Women v Men

There is a great divide in the world between the roles of men and the roles of women. It is nothing shocking to hear talk of the glass ceiling or of the wage gap between men and women but what we often don’t think about is the media consume, and who is giving it to us. Each year since 2012 the Women’s Media Center has published a report about women in media, and the persistent gender imbalance in the media. To pull back and look at it from it’s most base level, we can look at the cover of any men’s magazine, GQ for example, and see the differences in how the genders are portrayed.

GQ

 

While it is true that GQ is a men’s magazine and thus their target audience is not young women or really women at all, this is the perfect, albeit a tad obvious, example to look at when discussing gender in the media.
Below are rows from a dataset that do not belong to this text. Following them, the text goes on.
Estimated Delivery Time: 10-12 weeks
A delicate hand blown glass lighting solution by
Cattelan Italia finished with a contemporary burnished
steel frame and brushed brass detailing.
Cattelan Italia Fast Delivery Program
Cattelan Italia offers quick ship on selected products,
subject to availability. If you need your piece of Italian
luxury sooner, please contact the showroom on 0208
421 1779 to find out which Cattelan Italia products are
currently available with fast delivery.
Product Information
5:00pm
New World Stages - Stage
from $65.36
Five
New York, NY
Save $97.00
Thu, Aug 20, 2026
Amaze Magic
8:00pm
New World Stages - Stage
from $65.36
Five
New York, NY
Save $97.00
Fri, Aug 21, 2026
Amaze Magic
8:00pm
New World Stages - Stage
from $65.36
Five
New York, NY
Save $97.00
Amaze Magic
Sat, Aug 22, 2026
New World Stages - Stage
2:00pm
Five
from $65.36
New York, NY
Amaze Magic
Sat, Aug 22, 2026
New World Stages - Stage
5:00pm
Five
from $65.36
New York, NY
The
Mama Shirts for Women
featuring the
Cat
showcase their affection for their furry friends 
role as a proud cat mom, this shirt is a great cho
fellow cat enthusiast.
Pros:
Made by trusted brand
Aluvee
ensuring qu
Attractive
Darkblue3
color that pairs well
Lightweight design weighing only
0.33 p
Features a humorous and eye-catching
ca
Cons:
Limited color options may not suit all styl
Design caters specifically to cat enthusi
These are just three example but there is an overarching trend in print that the less a woman wears the more someone will be interested in “what she has to say”, whether it’s really what she has to say or what her body is trying to tell you is also up for your own interpretation.
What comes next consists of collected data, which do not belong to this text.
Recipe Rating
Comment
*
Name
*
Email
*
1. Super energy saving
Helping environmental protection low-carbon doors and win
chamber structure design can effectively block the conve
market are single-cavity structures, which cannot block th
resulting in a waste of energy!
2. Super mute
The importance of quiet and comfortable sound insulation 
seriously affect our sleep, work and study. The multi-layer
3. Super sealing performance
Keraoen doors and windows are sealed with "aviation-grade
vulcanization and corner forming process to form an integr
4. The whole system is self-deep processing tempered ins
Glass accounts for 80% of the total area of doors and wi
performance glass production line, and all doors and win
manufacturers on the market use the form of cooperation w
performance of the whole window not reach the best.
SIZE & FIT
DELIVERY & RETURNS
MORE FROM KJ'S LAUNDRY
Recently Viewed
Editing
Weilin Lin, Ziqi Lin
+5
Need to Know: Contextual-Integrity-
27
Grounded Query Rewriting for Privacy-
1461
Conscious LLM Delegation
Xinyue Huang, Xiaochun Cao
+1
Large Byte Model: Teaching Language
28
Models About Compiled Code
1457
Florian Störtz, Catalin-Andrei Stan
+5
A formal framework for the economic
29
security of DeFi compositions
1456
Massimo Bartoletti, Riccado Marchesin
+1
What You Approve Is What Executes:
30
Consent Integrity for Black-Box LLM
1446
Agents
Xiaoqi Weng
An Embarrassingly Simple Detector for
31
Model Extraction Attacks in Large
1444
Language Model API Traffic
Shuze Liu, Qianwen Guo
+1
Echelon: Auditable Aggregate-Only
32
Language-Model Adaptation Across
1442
This is not only limited to men’s magazines though. By and large women’s magazines are using sex to sell copies as well, just on Sunday, April 27, Rihanna posted outtakes from her shoot in Brazilian Vogue where she is wearing nothing more than a gold bikini bottom, some gold jewelry and, in a few photos, a large brimmed sun hat. While there is a difference between those photos (pictured below), and the ones posted above, it is easy to see that women are more and more accepting that their bodies are a promotional tool.

riri 2 riri 1

There is an argument to be made that Rihanna (and Beyonce and Rita Ora, pictured above) are all adult women who have the decision to do with their bodies as they please and have been know to star in more “provocative” photo shoots, and you’re right. That is a perfectly valid argument. But who can forget about the Miley Cyrus/ Annie Leibovitz scandal of 2008? Though Miley is known now for bearing it all in 2008 the starlet was just 15 years old and seductively posing topless for Vogue, arguably the most female targeted magazine in circulation.

I’m not saying Miley was taken advantage of and I’m not saying that everyone’s beloved bad girl Rihanna needs to put her breasts away, all I’m saying is that it is time to wake up to what the media is doing. They are portraying men as strong, confident and macho and portraying our women as fragile, non-dominant, or solely sex objects. I think Rihanna and Beyonce are two of the most empowered female examples I could have chosen, but when you look at their GQ covers do you see empowered or do you see sexy?